THE TASK.
Retype the whole listing, please, keeping every line exact and dropping the pictures.

DATASET.
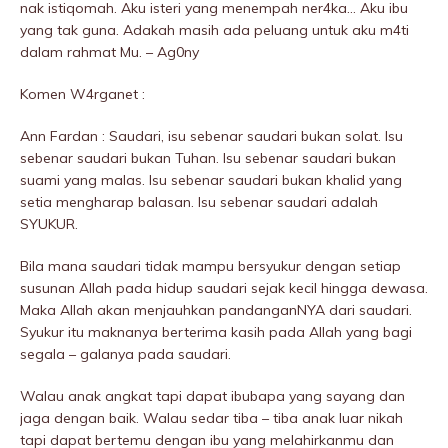
nak istiqomah. Aku isteri yang menempah ner4ka… Aku ibu
yang tak guna. Adakah masih ada peluang untuk aku m4ti
dalam rahmat Mu. – Ag0ny
Komen W4rganet :
Ann Fardan : Saudari, isu sebenar saudari bukan solat. Isu
sebenar saudari bukan Tuhan. Isu sebenar saudari bukan
suami yang malas. Isu sebenar saudari bukan khalid yang
setia mengharap baIasan. Isu sebenar saudari adalah
SYUKUR.
Bila mana saudari tidak mampu bersyukur dengan setiap
susunan Allah pada hidup saudari sejak kecil hingga dewasa.
Maka Allah akan menjauhkan pandanganNYA dari saudari.
Syukur itu maknanya berterima kasih pada Allah yang bagi
segala – galanya pada saudari.
Walau anak angkat tapi dapat ibubapa yang sayang dan
jaga dengan baik. Walau sedar tiba – tiba anak luar nikah
tapi dapat bertemu dengan ibu yang melahirkanmu dan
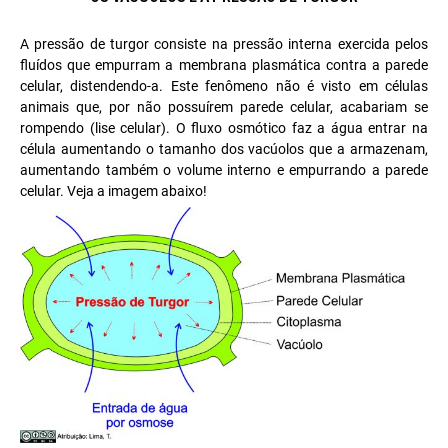
A pressão de turgor consiste na pressão interna exercida pelos
fluídos que empurram a membrana plasmática contra a parede
celular, distendendo-a. Este fenômeno não é visto em células
animais que, por não possuírem parede celular, acabariam se
rompendo (lise celular). O fluxo osmótico faz a água entrar na
célula aumentando o tamanho dos vacúolos que a armazenam,
aumentando também o volume interno e empurrando a parede
celular. Veja a imagem abaixo!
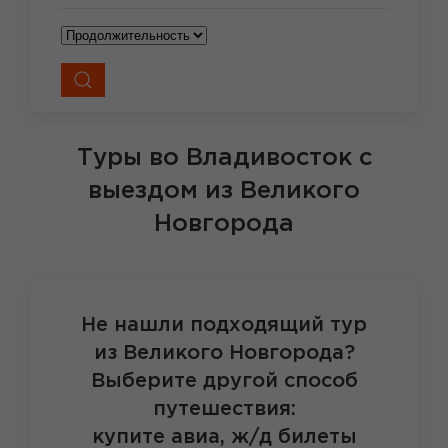
Туры во Владивосток
с
выездом из Великого
Новгорода
Не нашли подходящий тур
из Великого Новгорода?
Выберите другой способ
путешествия:
купите авиа, ж/д билеты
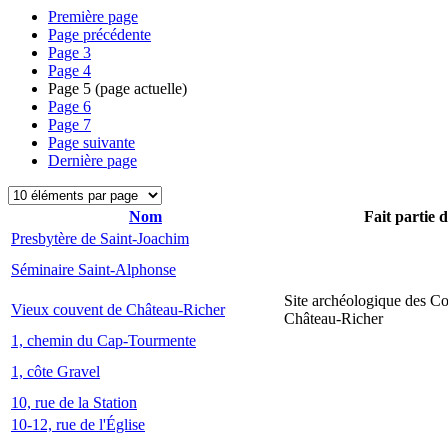
Première page
Page précédente
Page
3
Page
4
Page
5
(page actuelle)
Page
6
Page
7
Page suivante
Dernière page
Nom
Fait partie 
Presbytère de Saint-Joachim
Séminaire Saint-Alphonse
Site archéologique des C
Vieux couvent de Château-Richer
Château-Richer
1, chemin du Cap-Tourmente
1, côte Gravel
10, rue de la Station
10-12, rue de l'Église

RESULT OF THE EXERCISE.
nak istiqomah. Aku isteri yang menempah ner4ka… Aku ibu
yang tak guna. Adakah masih ada peluang untuk aku m4ti
dalam rahmat Mu. – Ag0ny
Komen W4rganet :
Ann Fardan : Saudari, isu sebenar saudari bukan solat. Isu
sebenar saudari bukan Tuhan. Isu sebenar saudari bukan
suami yang malas. Isu sebenar saudari bukan khalid yang
setia mengharap baIasan. Isu sebenar saudari adalah
SYUKUR.
Bila mana saudari tidak mampu bersyukur dengan setiap
susunan Allah pada hidup saudari sejak kecil hingga dewasa.
Maka Allah akan menjauhkan pandanganNYA dari saudari.
Syukur itu maknanya berterima kasih pada Allah yang bagi
segala – galanya pada saudari.
Walau anak angkat tapi dapat ibubapa yang sayang dan
jaga dengan baik. Walau sedar tiba – tiba anak luar nikah
tapi dapat bertemu dengan ibu yang melahirkanmu dan
A pressão de turgor consiste na pressão interna exercida pelos
fluídos que empurram a membrana plasmática contra a parede
celular, distendendo-a. Este fenômeno não é visto em células
animais que, por não possuírem parede celular, acabariam se
rompendo (lise celular). O fluxo osmótico faz a água entrar na
célula aumentando o tamanho dos vacúolos que a armazenam,
aumentando também o volume interno e empurrando a parede
celular. Veja a imagem abaixo!
Туры во Владивосток
с
выездом из Великого
Новгорода
Не нашли подходящий тур
из Великого Новгорода?
Выберите другой способ
путешествия:
купите авиа, ж/д билеты
Première page
Page précédente
Page
3
Page
4
Page
5
(page actuelle)
Page
6
Page
7
Page suivante
Dernière page
Nom
Fait partie 
Presbytère de Saint-Joachim
Séminaire Saint-Alphonse
Site archéologique des C
Vieux couvent de Château-Richer
Château-Richer
1, chemin du Cap-Tourmente
1, côte Gravel
10, rue de la Station
10-12, rue de l'Église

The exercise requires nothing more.